And 4, step 4: judging whether the cache overflows or not: the conditions for buffer overflow are: the current cache size + the size of the page where the log x is located > cache capacity. And if the cache overflows, executing a cache cleaning process, judging the cache overflow, repeating the steps until the cache does not overflow, and executing the next step.
And 5: and adding the page of the log x into a log cache.
Step 6: and returning to the log x in the page, and ending the process.
Third, cache cleaning strategy
The cache scrubbing policy determines which cache pages will be preferentially removed from the cache when the cache is about to overflow.
The embodiment of the invention considers the read-write characteristics of the log data and summarizes the following rules:
1. the cache page which is accessed just now has relatively high probability of being accessed again in the future;
2. the closer the cache page is to the tail of the log, the higher the probability of being accessed again in the future.
Based on the rule, the invention adopts two dimensions of cold and hot partition and distance to comprehensively decide the page to be moved out of the cache.
And dividing the time before the current time into a cold area and a hot area by taking the current time as a stop time, wherein the hot area is closer to the current time, and the cold area is farther. For example, the time range of the hot area is set to 10 seconds, then the cache page whose last access time is less than 10 seconds from the current time belongs to the hot area, and the other cache pages belong to the cold area.
Another factor determining whether a cache page is moved out is the location of the cache page, and the present invention defines:
the weight of the cache page is (log tail position-cache page position) × 1
From the above definitions it follows: the closer the cache page is to the tail of the log file, the greater the weight. It is worth noting that: because the log file is written continuously, the position of the tail part of the log is changed continuously, and correspondingly, the weight value of the cache page is changed continuously.
The strategy of cache scrubbing is as follows:
1. preferentially moving out the cache pages in the cold area, and if the cold area is empty, continuously cleaning the cache pages in the hot area;
2. selecting the shifted cache pages in the same region according to the weight of the cache pages: and preferentially moving out the cache page with the minimum weight value.
The cache cleaning strategy not only keeps a high hit rate for hot area data which needs to be accessed frequently, but also can effectively solve the problem of cache pollution caused by accidental batch access.
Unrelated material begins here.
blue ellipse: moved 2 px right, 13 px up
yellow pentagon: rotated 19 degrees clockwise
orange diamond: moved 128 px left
For example, normally, the requests for the cache are concentrated at the tail of the log file, and most cache pages in the cache are also located near the tail of the log file. When a certain user continuously accesses the log data backwards from a certain position in the middle of the log file:
if the cache policies such as LRU are used, along with the access of the user, a large number of cache pages at the middle positions replace a large number of cache pages at the tail part out of the cache, so that the cache hit rate of other users for normally accessing the tail part log is reduced;
by using the cache cleaning strategy of the invention, because the weight of the cache page at the middle position is smaller than that at the tail part, even if a user starts to continuously access the log data backwards from a certain middle position of the log file, the weight of the cache page at the tail part is still larger than that of the cache page at the middle position, so that the accidental batch access cannot cause the tail log to be preferentially cleaned out of the cache, the high cache hit rate of the tail log is ensured, and the cache pollution problem is effectively avoided.
Fourthly, cache preloading
In most cases, log data has a continuous read-write characteristic, i.e., the read-write is continuously performed from a certain position backward.
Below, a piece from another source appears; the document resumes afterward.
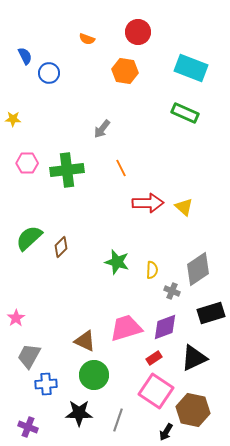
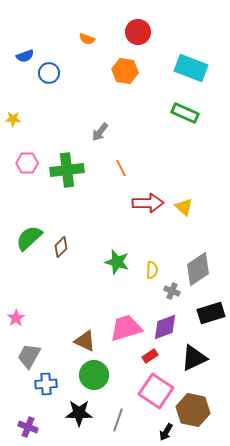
blue semicircle: rotated 96 degrees clockwise
gray arrow: moved 2 px left, 3 px down
red rectangle: moved 4 px left, 2 px up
Based on the characteristic, the invention predicts the position to be accessed and asynchronously loads the corresponding cache page in advance so as to further improve the hit rate of the cache.
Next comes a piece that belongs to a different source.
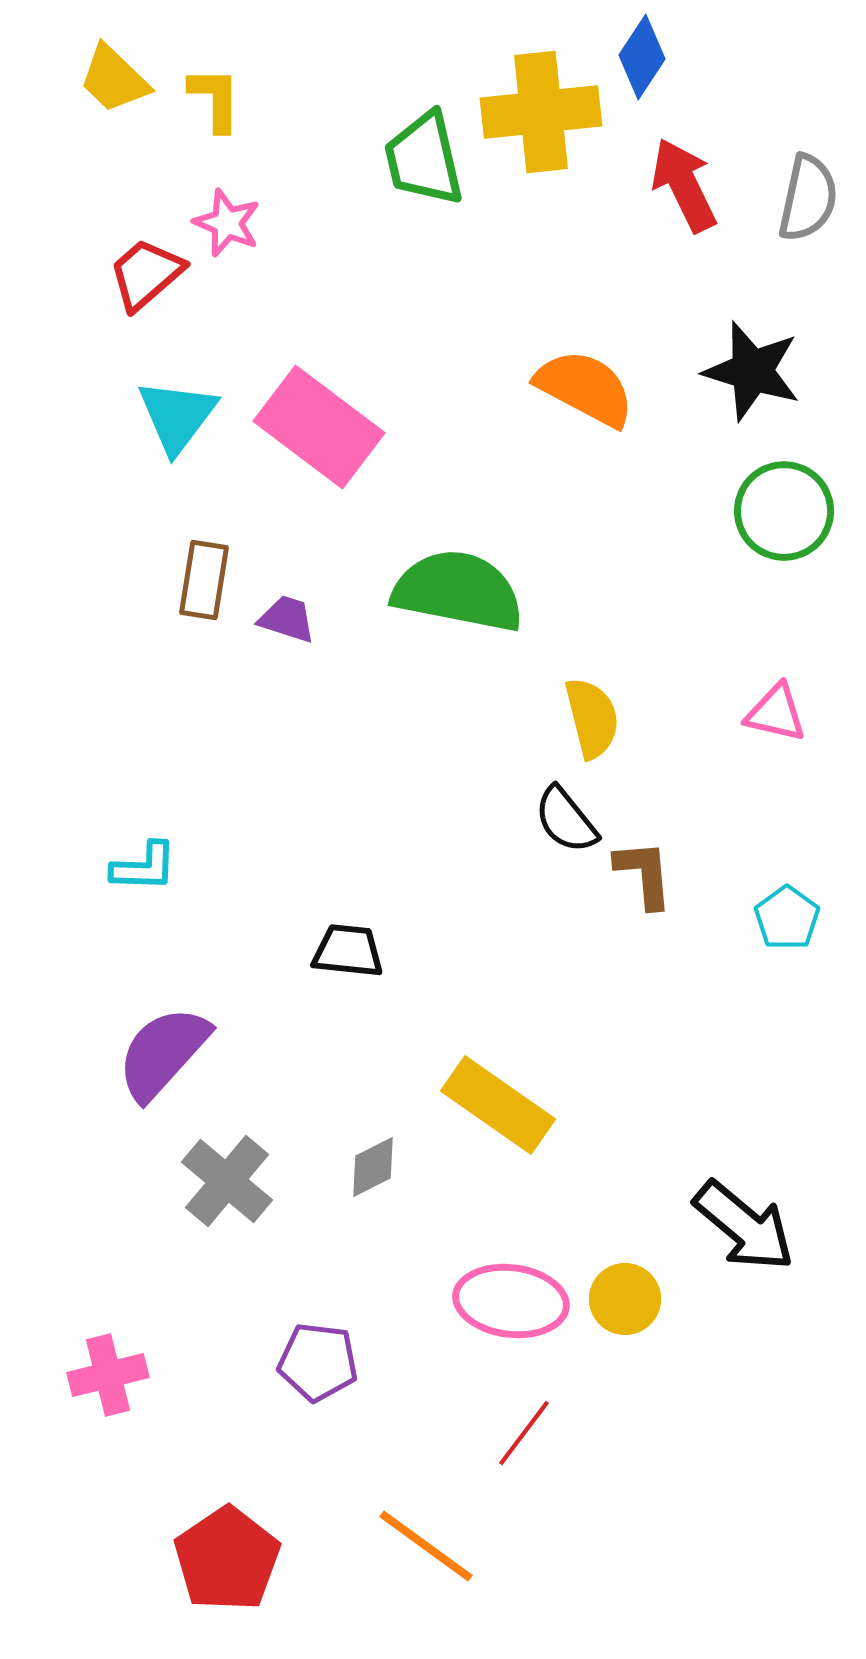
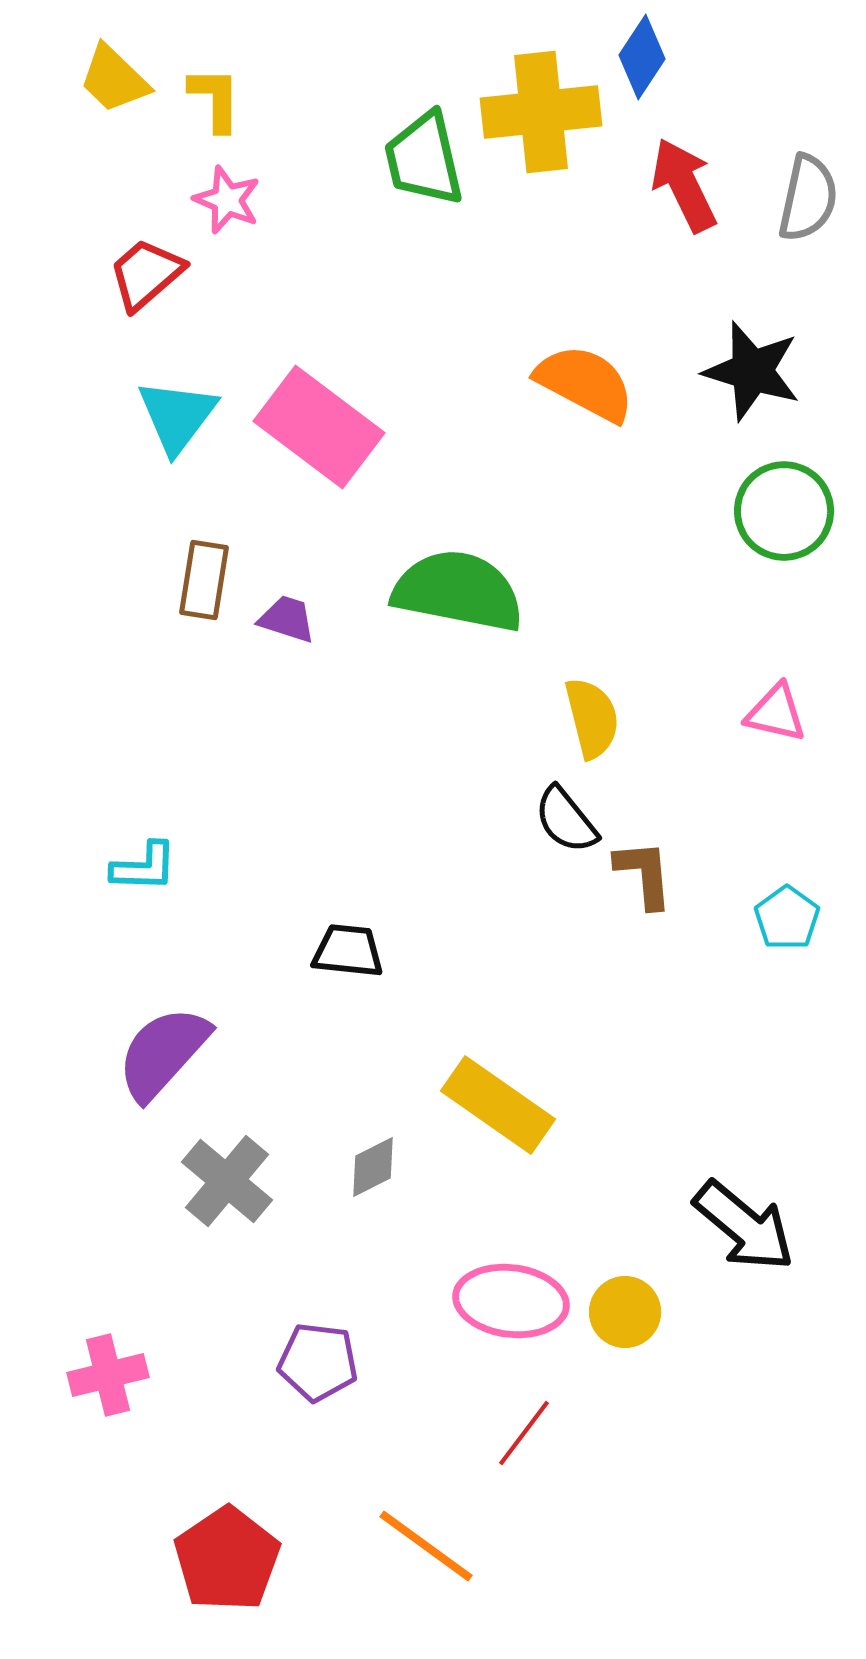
pink star: moved 23 px up
orange semicircle: moved 5 px up
yellow circle: moved 13 px down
The embodiment of the invention sets the following trigger conditions for cache preloading:
judging whether the following conditions are met when the log is requested:
1. hit cache, marking the hit cache page as Pk
2.PkLocated in the hot zone;
3. the requested log is located at PkThe tail of (2). Judging whether the x-th log is in PkThe conditions for the tail are: judgment "(position of the xth Log-cache Page PkPosition of (2)>Whether the length of the cache page is equal to the tail threshold value or not is judged, if yes, the xth log is located in the cache page PkThe tail of (2). The tail threshold is a predefined constant, and has a value range of (0,1), and the value of the tail threshold is generally 80% -90%.
If all the above conditions are satisfied, the asynchronous loading of the cache page P is carried outk+1
As can be seen from the above, compared with a general caching strategy, the log caching method provided by the present invention has the following advantages:
1. the existing caching strategy is improved according to the characteristics of log data and the read-write rule of the log data, and the cache hit rate of the log is high.
2. The method is compatible with sporadic batch operation, and the hit rate cannot be reduced sharply.
3. And a cache preloading mechanism is supported, so that the cache hit rate is further improved, and the jitter is reduced.
Based on the above technical solutions of the present application, specific embodiment modes of the technical solutions of the present application will now be described in detail with reference to two embodiments.
The first embodiment is as follows:
the log caching method provided by the embodiment comprises the following steps:
step 1: a cache page is formed by every 20 continuous logs, and a plurality of cache pages are stored in a cache in the form of a red-black tree, wherein each cache page takes the position of the first log in the cache as an index.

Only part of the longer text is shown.